The second identity law is as follows.
bind(m, unit) ≡ m
This is the casewhere the object/value duality really shows. What this does is to
apply an existing object to the constructor of the class. With the
strict definition of bind, it applies the constructor to the value
within the object. We do not care about the distinction between object
and the value stored within. If we split this up, we get
value.constructor() ≡ constructor(value) ≡ object
, which
is actually how objects are created.
For the Django ORM, there’s actually a QuerySet type underlying all query sets. The init function takes three arguments, model, query and using; that’s the value tuple hidden within that monad. So to fulfill this law, I should be able to do the following:
QuerySet(model=qs.model, query=qs.query, using=qs._db)
And that actually works.
The third law is the most complex.
(m >>= f) >>= g ≡ m >>= ( \x -> (f x >>= g) )

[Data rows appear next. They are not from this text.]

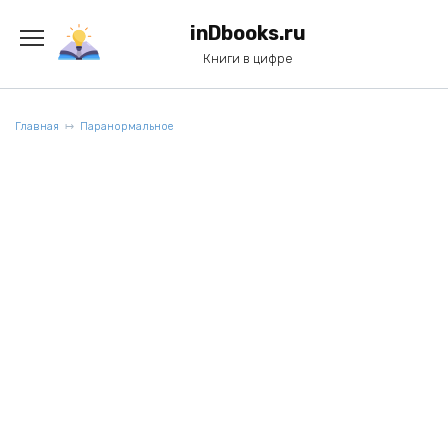
Перейти
к
inDbooks.ru
содержанию
Книги в цифре
Главная
Паранормальное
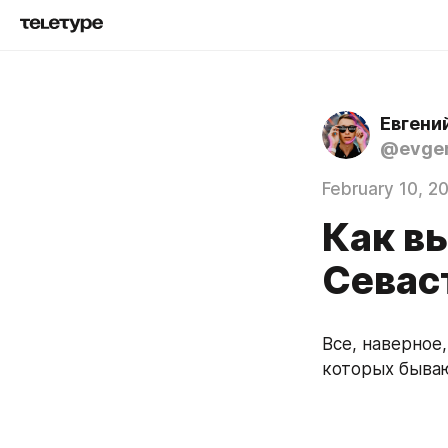
Евгени
@evgen
February 10, 2
Как в
Севас
Все, наверное
которых бываю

Or, to write it in our syntax:
m().f().g() ≡ m().fun()
fun(x) ::= f(x).g()
m().fun() is fun(m())
. Expanding that function gives us
f(m()).g()
, which in turn gives us
g(f(m()))
. Which actually is the same as
m().f().g()
.
Which means that this also holds for all method applications. This does not work this way in, say, Python or JavaScript because methods are not first class objects independent of their classes, and method application does not take any first class function to apply it to the object.
So, is jQuery or the Django ORM a monad? Strictly speaking, no. While the monad laws actually hold, they do so only in theory, but you can not actually use them in those languages as readily as you can in, say, Haskell. Methods get the object as the first (implicit, in JavaScript) argument, not the value(s) stored in the object. Methods are not first class objects independent from their classes. You can circumvent those restrictions by implementing some boiler code or, in Python, metaclasses that do some magic. What you get for doing that is a much easier time writing functions that work on all monadic classes, at the expense of making the whole concept more difficult to understand.
This article is meant to help people who do not care about mathematical laws understand what monads are useful for. And for all intents and purposes, outside of Haskell, the definition I provided encapsulates the concept of monads very well.